The Bulgarian Commission for Energy and Water Regulation (KEVR) has approved a 1% decrease in wholesale natural gas prices for June 2026, aligning with the proposal submitted by public supplier Bulgargaz in mid-May. As a result, the wholesale price has declined to 35.62 euros/MWh, excluding VAT and excise duties. This follows a 5% increase that was approved for May.
The current price level is now more than 10 euros/MWh (around 25%) lower than prices observed on major European gas trading hubs, marking the third consecutive month in which Bulgarian consumers have benefited from significantly cheaper gas compared to broader international markets.

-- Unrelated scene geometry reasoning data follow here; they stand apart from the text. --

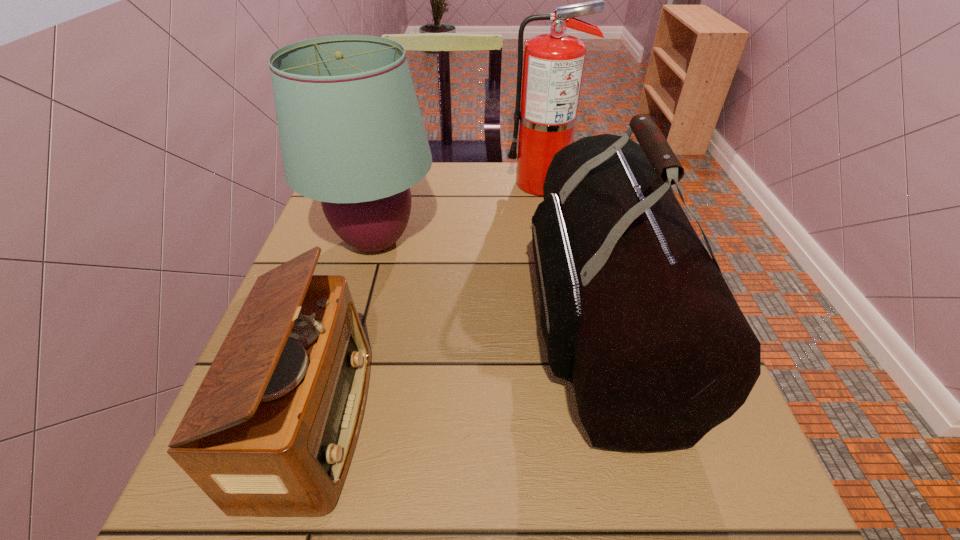 At what (x,y) coordinates should I click in order to perform the action: click on vacant region between the duffel bag and the shortest object. Please return your answer as a coordinate pair (x, y). Looking at the image, I should click on (457, 372).

Find the location of a particular element. empty location between the shortest object and the farthest object is located at coordinates (429, 302).

Locate an element on the screen. free area in between the lampshade and the farthest object is located at coordinates (459, 212).

Locate an element on the screen. the third closest object relative to the shortest object is located at coordinates (553, 64).

Locate which object is the second closest to the farthest object. Please provide its 2D coordinates. Your answer should be formatted as a tuple, i.e. [(x, y)], where the tuple contains the x and y coordinates of a point satisfying the conditions above.

[(352, 136)] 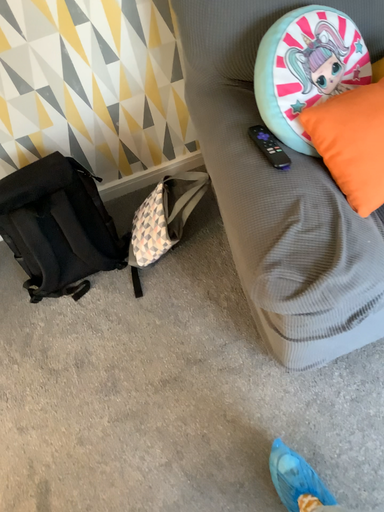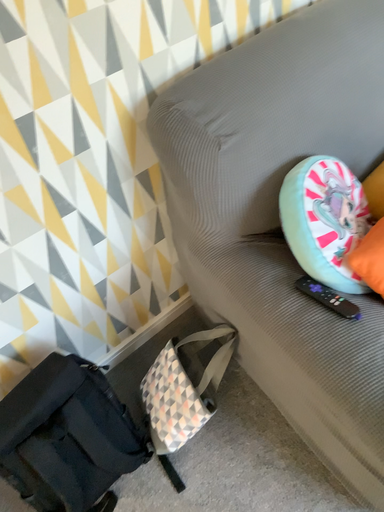 Question: Which way did the camera rotate in the video?

Choices:
 (A) rotated left
 (B) rotated right

Answer: (B) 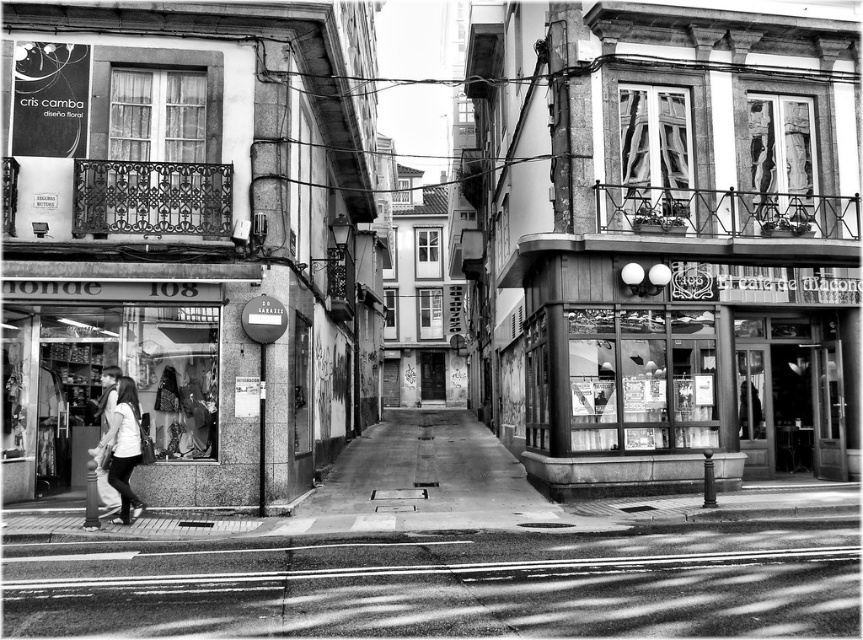 You are a delivery person standing on the smooth concrete pavement at lower center and need to deliver a package to the smooth white shirt at lower left. What obstacle might you encounter due to their relative positions?

The smooth concrete pavement at lower center is not as tall as the smooth white shirt at lower left, so the delivery person might have difficulty seeing or reaching the smooth white shirt at lower left because it is taller than the pavement.

You are standing at the point labeled as point [446,582] in the image. What type of surface are you standing on?

The point [446,582] corresponds to smooth concrete pavement at lower center, so you are standing on smooth concrete pavement. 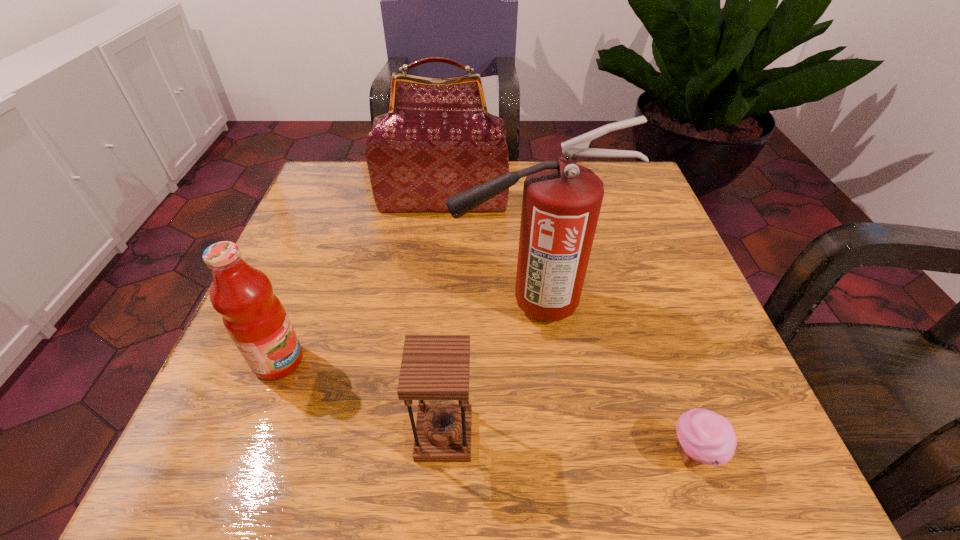 I want to click on vacant space that's between the shortest object and the fourth tallest object, so click(x=568, y=444).

The height and width of the screenshot is (540, 960). What are the coordinates of `unoccupied position between the handbag and the hourglass` in the screenshot? It's located at (444, 319).

Locate an element on the screen. The image size is (960, 540). free point between the fourth tallest object and the fourth nearest object is located at coordinates (487, 370).

Image resolution: width=960 pixels, height=540 pixels. I want to click on vacant area between the handbag and the leftmost object, so click(x=361, y=281).

Locate an element on the screen. This screenshot has height=540, width=960. free spot between the fire extinguisher and the shortest object is located at coordinates (611, 380).

I want to click on free space between the shortest object and the second shortest object, so pos(568,444).

Select which object is the fourth closest to the second shortest object. Please provide its 2D coordinates. Your answer should be formatted as a tuple, i.e. [(x, y)], where the tuple contains the x and y coordinates of a point satisfying the conditions above.

[(438, 140)]

Locate which object ranks second in proximity to the handbag. Please provide its 2D coordinates. Your answer should be formatted as a tuple, i.e. [(x, y)], where the tuple contains the x and y coordinates of a point satisfying the conditions above.

[(254, 317)]

Find the location of a particular element. free region that satisfies the following two spatial constraints: 1. on the front label of the second shortest object; 2. on the right side of the third nearest object is located at coordinates (251, 435).

At what (x,y) coordinates should I click in order to perform the action: click on vacant space that satisfies the following two spatial constraints: 1. on the front-facing side of the handbag; 2. on the left side of the hourglass. Please return your answer as a coordinate pair (x, y). This screenshot has height=540, width=960. Looking at the image, I should click on (420, 435). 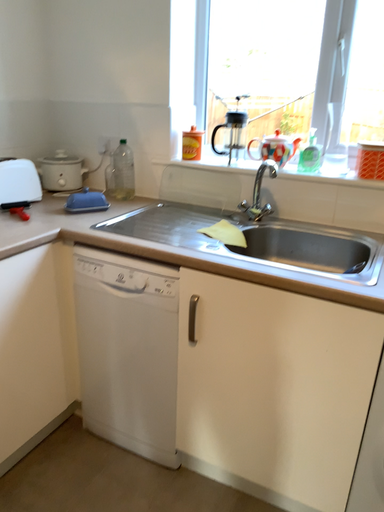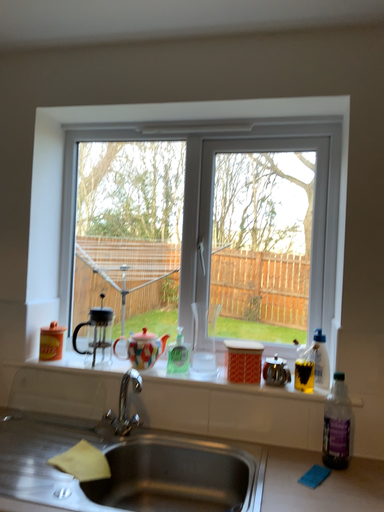 Question: How did the camera likely rotate when shooting the video?

Choices:
 (A) rotated left
 (B) rotated right

Answer: (B) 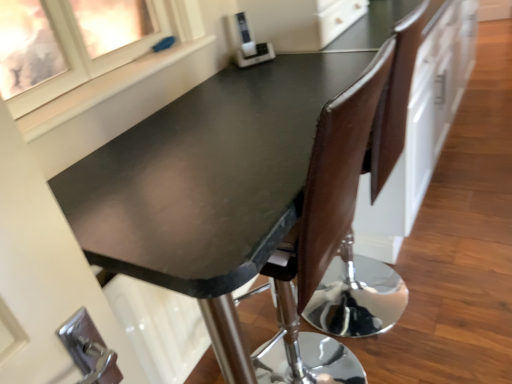 Find the location of a particular element. vacant area that lies to the right of brown leather chair at center is located at coordinates (450, 276). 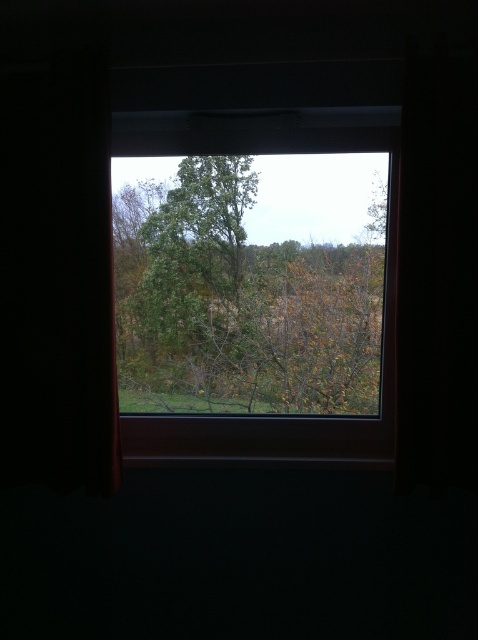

A key driver behind this price stability remains Bulgaria’s long-term supply agreement with Azerbaijan. The full contracted volume of Azeri natural gas delivered via the Greece-Bulgaria interconnector (IGB) has been incorporated into the June pricing structure, helping to keep overall costs contained. In addition, supplementary supply has been secured through liquefied natural gas (LNG) purchases, with Bulgargaz acquiring cargoes via competitive tender processes, further strengthening diversification and supply security.
The approved pricing will apply to Bulgargaz sales to gas distribution companies as well as to licensed industrial consumers and district heating operators. Regulatory analysis indicates that Azerbaijani supplies have played a crucial role in insulating the Bulgarian market from the sharper price increases seen across other parts of Europe in recent months.
However, despite the current favorable conditions, market expectations point to potential upward pressure in the coming months. From July onward, the pricing formula under Bulgaria’s long-term agreement with Azerbaijan is expected to be revised, reflecting higher global oil prices recorded over the previous quarter.
Energy analysts also warn that broader market dynamics could contribute to rising gas costs. European countries are currently increasing storage injections ahead of the winter season, while global competition for LNG cargoes between Europe and Asia remains intense. Combined with ongoing geopolitical risks affecting major energy supply routes, these factors could lead to tighter market conditions and higher prices in the second half of the year.